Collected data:

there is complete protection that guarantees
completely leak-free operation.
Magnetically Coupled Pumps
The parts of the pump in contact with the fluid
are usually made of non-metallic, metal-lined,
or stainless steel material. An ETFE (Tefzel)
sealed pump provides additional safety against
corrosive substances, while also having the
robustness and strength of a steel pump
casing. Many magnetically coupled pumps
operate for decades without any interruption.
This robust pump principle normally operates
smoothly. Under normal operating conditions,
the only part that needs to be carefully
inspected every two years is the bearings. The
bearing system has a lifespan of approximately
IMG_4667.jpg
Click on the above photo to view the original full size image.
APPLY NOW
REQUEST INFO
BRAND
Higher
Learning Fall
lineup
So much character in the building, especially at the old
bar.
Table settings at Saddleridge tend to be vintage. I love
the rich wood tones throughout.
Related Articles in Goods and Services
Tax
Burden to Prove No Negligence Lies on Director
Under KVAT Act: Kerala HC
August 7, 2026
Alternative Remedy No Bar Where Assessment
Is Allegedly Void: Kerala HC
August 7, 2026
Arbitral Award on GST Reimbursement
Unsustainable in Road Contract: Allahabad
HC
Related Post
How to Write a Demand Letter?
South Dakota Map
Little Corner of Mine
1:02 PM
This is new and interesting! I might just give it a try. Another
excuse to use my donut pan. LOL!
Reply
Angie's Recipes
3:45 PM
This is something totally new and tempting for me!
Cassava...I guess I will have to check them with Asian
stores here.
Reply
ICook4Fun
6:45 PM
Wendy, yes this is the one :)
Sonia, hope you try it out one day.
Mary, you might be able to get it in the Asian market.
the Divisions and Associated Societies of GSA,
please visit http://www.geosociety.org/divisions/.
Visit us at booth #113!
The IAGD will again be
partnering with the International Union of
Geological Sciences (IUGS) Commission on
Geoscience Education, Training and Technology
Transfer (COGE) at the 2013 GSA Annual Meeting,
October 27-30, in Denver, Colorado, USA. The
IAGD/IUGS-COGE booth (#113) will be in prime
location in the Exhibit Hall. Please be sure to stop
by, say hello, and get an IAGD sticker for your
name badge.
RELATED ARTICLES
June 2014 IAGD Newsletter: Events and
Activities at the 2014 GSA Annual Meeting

### Task goal:
Every line above from the line with "robustness and strength of a steel pump" to the line with "Table settings at", both included, must be reproduced exactly, and no other line may appear.

### Reply:
robustness and strength of a steel pump
casing. Many magnetically coupled pumps
operate for decades without any interruption.
This robust pump principle normally operates
smoothly. Under normal operating conditions,
the only part that needs to be carefully
inspected every two years is the bearings. The
bearing system has a lifespan of approximately
IMG_4667.jpg
Click on the above photo to view the original full size image.
APPLY NOW
REQUEST INFO
BRAND
Higher
Learning Fall
lineup
So much character in the building, especially at the old
bar.
Table settings at Saddleridge tend to be vintage. I love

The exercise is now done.